‘Knee Pain – It could be your Iliotibial Band’

Dr Andy Franklyn-Miller, Director of Rehabilitation & Research at UPMC Sports Surgery Clinic presents his findings from his original research into the cause and treatment of Iliotibial Band Syndrome (ITBS) is the most common cause of lateral knee pain in runners, occurring with a reported incidence as high as 12% in runners and resulting in many people stopping, or certainly interrupting their training.
It presents as pain around the outside of the knee and it was thought to be due to the ‘band’ flicking over the lateral part of the femur (thigh bone).
Often worse when the knee is flexed and extending, it can cause problems driving and climbing stairs. Usually, the knee does not swell and certainly does not give way, or lock-in position. Pain can be worse after a run, or it can stop you mid-run.

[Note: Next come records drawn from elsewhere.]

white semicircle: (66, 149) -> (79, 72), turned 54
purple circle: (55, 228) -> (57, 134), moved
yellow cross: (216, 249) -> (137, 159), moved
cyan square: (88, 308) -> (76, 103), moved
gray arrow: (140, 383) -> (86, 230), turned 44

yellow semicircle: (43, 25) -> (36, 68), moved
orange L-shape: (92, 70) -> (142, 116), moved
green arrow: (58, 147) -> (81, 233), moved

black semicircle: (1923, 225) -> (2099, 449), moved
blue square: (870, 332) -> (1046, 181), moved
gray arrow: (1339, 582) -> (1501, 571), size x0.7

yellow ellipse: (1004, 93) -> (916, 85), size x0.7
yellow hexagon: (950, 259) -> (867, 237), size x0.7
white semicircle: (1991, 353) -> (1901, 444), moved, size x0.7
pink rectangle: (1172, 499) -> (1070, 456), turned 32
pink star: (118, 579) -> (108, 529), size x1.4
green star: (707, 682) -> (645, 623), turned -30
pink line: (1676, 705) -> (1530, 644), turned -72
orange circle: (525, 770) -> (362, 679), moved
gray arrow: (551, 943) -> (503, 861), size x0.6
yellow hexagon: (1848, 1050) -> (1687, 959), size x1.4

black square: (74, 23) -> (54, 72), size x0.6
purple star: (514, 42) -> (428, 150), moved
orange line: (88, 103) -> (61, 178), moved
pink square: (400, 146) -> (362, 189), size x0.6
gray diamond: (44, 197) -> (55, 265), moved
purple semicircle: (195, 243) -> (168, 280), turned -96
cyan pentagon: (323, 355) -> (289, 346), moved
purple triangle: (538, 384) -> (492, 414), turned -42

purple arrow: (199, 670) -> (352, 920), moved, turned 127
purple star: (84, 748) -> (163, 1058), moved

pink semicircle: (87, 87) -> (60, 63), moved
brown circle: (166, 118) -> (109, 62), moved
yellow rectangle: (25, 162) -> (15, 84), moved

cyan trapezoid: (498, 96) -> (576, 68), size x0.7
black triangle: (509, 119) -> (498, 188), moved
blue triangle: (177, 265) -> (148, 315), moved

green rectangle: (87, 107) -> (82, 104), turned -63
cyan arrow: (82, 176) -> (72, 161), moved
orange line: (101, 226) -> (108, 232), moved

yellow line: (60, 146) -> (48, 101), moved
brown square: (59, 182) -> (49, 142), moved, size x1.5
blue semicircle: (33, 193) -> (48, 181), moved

SO, THE ANATOMY IS SIMPLE?

Well, actually no. There is no ‘band’ and it is fixed the whole length of the femur, so you certainly cannot stretch it, or needle, or foam roller it. It is actually a thickening of the fascia – the cling film over the muscle of the leg and tension is applied from a small muscle at the top of the hip ‘Tensae Fascia Latae’ – which, if it does too much work because the glutes aren’t doing their job properly – can cause pain at the knee by irritating the fat pad which sits underneath the fascia between the bone. There is no bursae there either!

WHAT CAUSES IT?

Many reasons: an increase in mileage, more hill work, more speed work and a change in stride length or just fatigue. Your physio, therapist, or doctor will likely lie you on your side and let your leg drop behind you with a flexed knee to find the sore spot. We usually inject some local anaesthetic into the fat pad to confirm it before looking at your running style.

WHAT WON’T FIX IT?

Well, no amount of needling the length of the fascia, orthotics or foam roller up and down the leg will make much of a difference and certainly not changing your runners! But you can deep tissue massage the glutes, get stronger in a single leg landing jump and change your running kinematics. We often see ( Fig2) a lack of glut control in the stance phase, causing the hip to drop and the leg to rotate, combined with too long a ground contact time and a lot of knee flexion. Cross over gait is also common, like running as a catwalk model.

SO WHAT SHOULD YOU DO?

Physiotherapy at UPMC Sports Surgery Clinic

• Good Hip extension and landing drills in the gym. Stiffer running gait (less knee flexion), and reduce the time on the ground…think about running like a piston.

• Deep tissue massage/sliotar to the TFL

The authors from the UPMC Sports Surgery Clinic carried out original research into the function and management of ITB at the University of Melbourne, published in Scandinavian Journal of Medicine and Science in Sports 2009: ‘Iliotibial band syndrome: an examination of the evidence behind a number of treatment options’.